Given information: Begin

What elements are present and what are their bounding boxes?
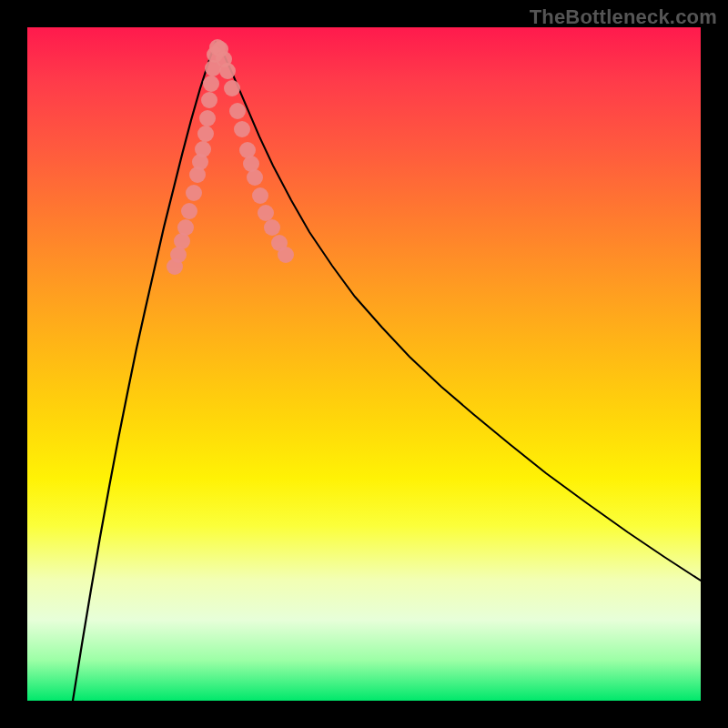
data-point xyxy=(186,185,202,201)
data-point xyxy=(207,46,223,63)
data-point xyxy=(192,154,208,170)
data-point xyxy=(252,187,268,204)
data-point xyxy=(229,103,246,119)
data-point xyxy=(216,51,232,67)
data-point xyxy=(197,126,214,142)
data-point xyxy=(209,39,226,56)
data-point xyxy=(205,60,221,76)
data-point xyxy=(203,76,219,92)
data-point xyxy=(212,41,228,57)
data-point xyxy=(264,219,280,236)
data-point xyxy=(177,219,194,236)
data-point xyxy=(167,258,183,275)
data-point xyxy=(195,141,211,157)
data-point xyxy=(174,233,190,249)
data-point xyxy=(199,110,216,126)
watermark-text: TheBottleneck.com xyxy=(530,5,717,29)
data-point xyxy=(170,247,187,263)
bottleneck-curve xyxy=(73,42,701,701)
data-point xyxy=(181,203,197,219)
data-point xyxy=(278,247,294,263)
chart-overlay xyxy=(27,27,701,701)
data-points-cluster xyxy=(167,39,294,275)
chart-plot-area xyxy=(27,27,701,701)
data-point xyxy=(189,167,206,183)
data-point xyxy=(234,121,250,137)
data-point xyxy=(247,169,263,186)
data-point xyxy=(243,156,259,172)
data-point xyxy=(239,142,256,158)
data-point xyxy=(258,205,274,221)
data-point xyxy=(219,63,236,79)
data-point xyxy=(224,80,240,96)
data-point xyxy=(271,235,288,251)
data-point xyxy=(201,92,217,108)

Given information: End

# Work task
Go through the material and report each line that holds the string "chart".

# Result
chart-overlay xyxy=(27,27,701,701)
chart-plot-area xyxy=(27,27,701,701)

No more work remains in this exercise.